### TO DO
Write out, word for word, each line from the start of the entries through the one holding "arbitration will be"; omit the pictures.

[Opening INFORMATION SUPPLIED section]

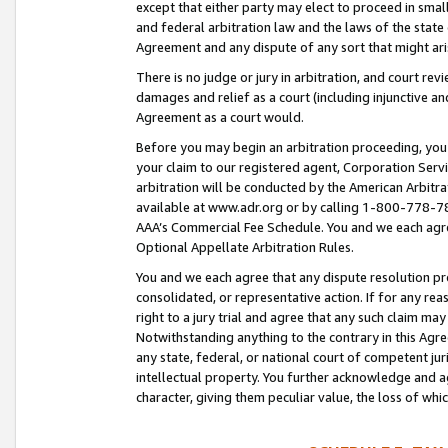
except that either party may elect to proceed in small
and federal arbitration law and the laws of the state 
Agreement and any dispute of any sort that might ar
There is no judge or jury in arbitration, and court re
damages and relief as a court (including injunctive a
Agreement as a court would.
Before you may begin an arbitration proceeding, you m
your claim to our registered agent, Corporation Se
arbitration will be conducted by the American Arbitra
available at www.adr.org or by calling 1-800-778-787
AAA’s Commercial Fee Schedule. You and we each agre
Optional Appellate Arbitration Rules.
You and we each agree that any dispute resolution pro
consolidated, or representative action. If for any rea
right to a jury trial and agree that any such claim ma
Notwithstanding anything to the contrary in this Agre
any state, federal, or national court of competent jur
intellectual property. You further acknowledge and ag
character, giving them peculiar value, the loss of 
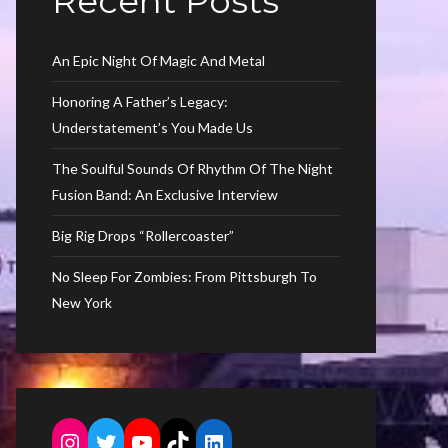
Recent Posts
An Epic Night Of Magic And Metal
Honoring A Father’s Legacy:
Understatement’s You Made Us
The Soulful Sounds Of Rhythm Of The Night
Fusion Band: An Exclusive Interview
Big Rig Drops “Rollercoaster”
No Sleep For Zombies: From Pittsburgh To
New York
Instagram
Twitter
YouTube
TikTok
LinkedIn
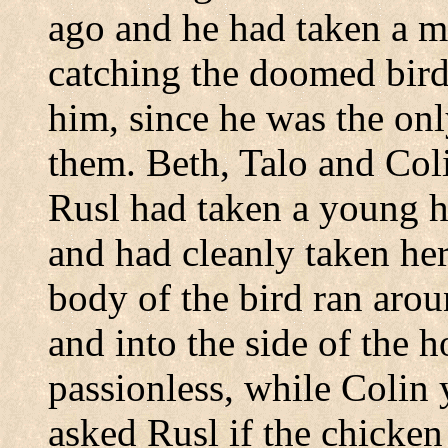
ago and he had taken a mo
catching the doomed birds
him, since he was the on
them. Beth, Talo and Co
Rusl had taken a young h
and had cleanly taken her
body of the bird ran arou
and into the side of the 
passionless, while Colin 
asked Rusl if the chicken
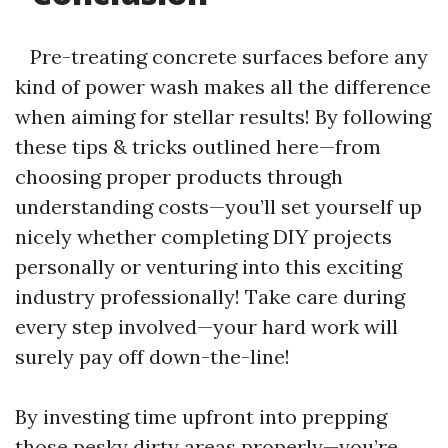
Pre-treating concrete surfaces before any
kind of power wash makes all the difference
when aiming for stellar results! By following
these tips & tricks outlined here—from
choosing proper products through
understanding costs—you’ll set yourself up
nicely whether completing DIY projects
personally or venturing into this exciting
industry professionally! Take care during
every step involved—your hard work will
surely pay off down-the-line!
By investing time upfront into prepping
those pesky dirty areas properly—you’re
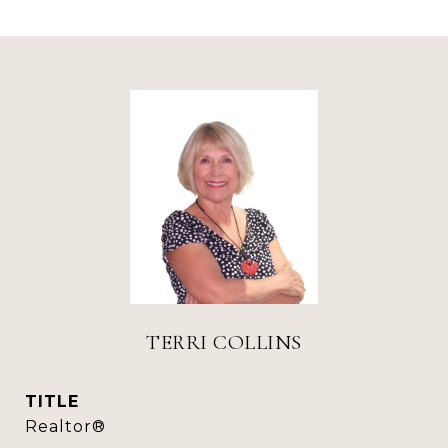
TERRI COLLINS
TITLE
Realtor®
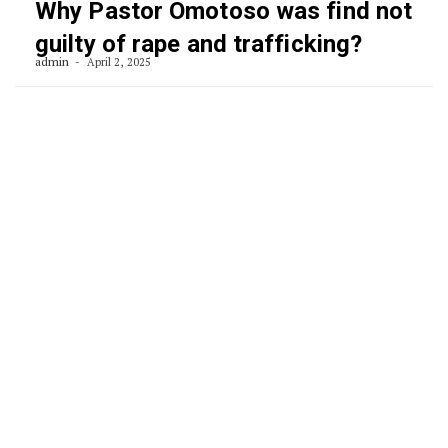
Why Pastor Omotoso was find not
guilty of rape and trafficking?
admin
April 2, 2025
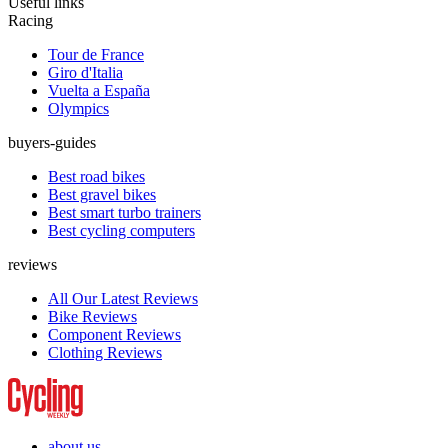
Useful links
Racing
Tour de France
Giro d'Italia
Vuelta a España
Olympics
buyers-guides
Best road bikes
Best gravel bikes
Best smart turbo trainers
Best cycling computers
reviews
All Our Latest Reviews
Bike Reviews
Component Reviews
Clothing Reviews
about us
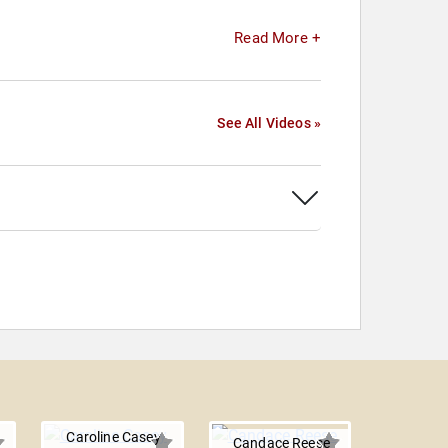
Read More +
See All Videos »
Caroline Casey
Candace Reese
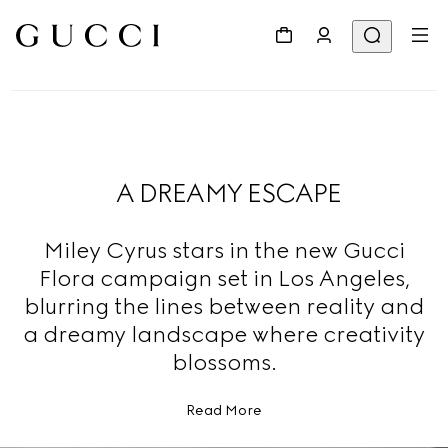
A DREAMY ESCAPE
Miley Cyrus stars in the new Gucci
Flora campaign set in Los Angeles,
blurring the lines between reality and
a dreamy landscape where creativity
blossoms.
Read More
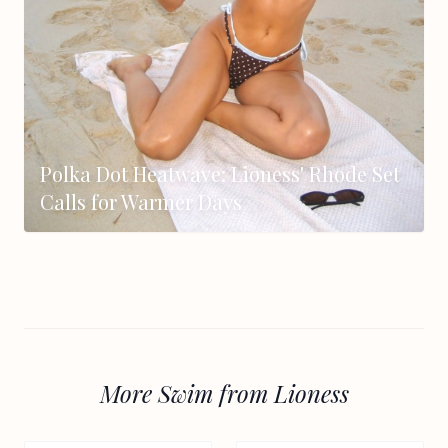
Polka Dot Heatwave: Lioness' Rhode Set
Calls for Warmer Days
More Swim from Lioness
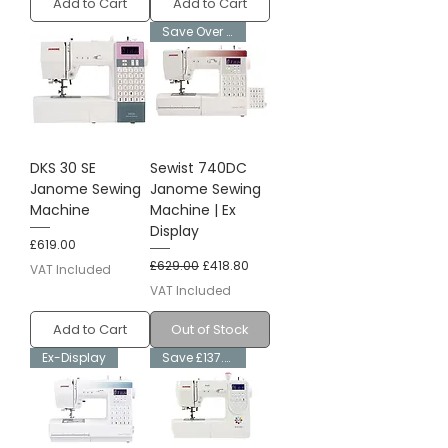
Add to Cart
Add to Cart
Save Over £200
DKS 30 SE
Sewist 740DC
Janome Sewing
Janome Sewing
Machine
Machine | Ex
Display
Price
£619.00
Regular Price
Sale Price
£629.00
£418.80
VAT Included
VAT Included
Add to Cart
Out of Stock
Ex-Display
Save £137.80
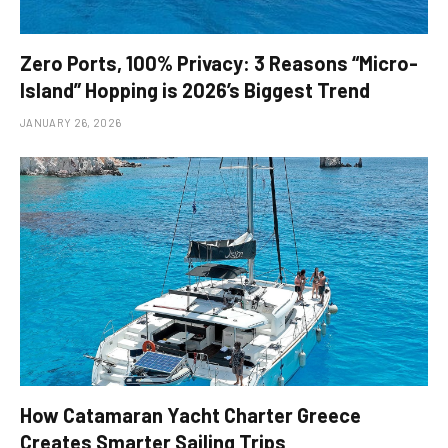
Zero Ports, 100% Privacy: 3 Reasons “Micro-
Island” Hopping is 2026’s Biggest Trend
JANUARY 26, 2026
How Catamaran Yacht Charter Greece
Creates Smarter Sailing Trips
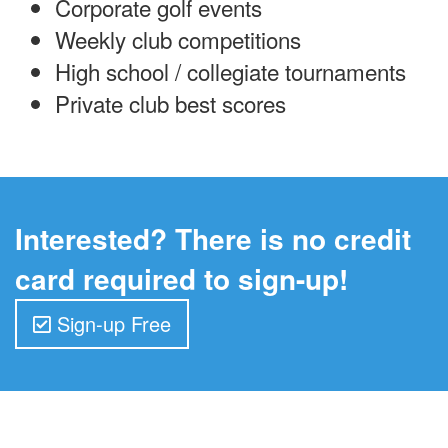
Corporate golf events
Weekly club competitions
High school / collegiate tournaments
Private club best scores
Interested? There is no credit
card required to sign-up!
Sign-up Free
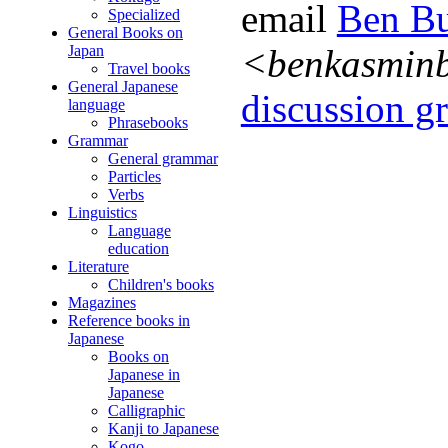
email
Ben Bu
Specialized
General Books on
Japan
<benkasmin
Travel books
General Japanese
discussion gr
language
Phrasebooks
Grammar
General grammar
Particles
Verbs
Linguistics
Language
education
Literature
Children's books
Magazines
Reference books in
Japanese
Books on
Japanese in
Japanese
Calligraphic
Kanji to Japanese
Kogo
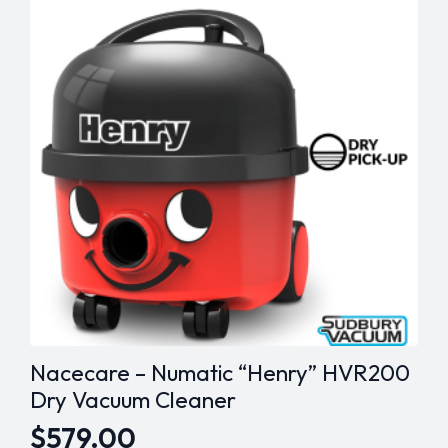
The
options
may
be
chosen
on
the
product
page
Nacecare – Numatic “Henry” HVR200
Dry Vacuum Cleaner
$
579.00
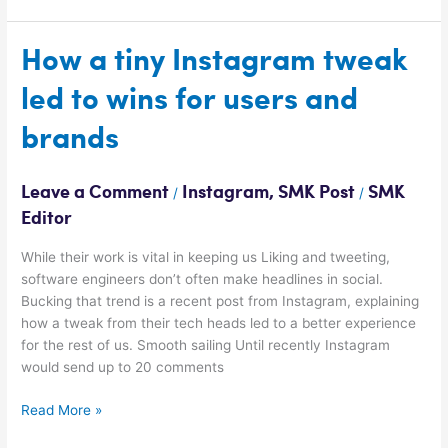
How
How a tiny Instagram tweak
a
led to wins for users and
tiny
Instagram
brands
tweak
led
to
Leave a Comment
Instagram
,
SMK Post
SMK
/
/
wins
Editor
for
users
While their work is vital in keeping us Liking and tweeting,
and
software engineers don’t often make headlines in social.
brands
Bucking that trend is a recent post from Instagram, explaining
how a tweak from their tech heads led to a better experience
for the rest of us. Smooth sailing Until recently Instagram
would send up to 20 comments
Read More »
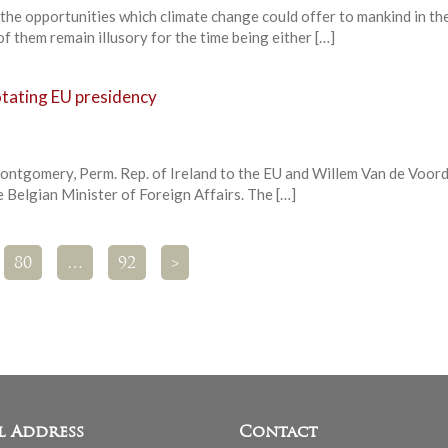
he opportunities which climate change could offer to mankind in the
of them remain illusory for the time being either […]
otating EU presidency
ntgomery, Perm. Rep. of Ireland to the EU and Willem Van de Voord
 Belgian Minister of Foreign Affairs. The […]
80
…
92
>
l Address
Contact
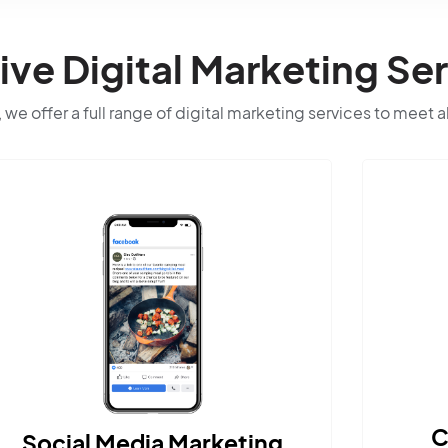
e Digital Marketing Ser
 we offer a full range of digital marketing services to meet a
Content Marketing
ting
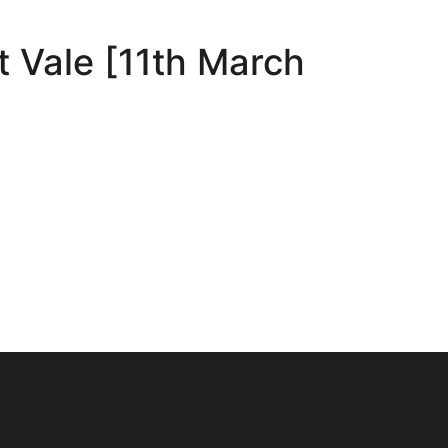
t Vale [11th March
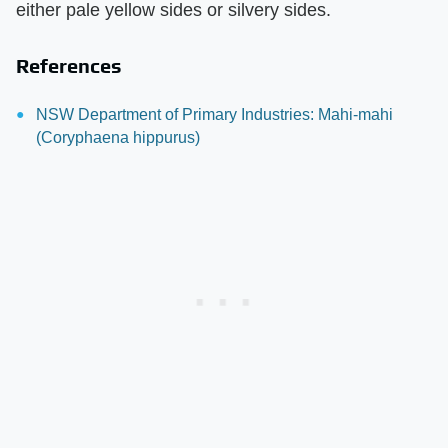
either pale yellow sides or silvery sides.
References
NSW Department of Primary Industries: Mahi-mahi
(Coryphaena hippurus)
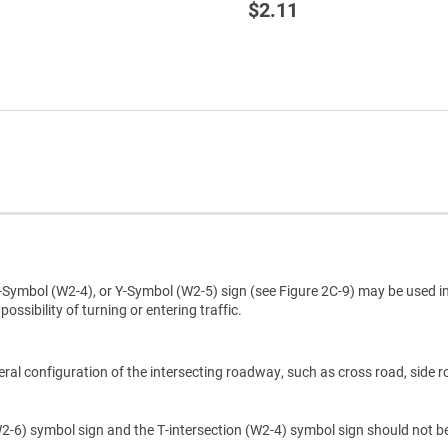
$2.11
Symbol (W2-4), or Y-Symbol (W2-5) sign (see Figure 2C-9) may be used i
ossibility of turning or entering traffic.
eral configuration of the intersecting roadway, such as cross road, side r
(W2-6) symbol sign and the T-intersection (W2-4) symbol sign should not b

[Closing INFORMATION SUPPLIED section]

### WRITTEN RESPONSE
except that either party may elect to proceed in small
and federal arbitration law and the laws of the state 
Agreement and any dispute of any sort that might ar
There is no judge or jury in arbitration, and court re
damages and relief as a court (including injunctive a
Agreement as a court would.
Before you may begin an arbitration proceeding, you m
your claim to our registered agent, Corporation Se
arbitration will be conducted by the American Arbitra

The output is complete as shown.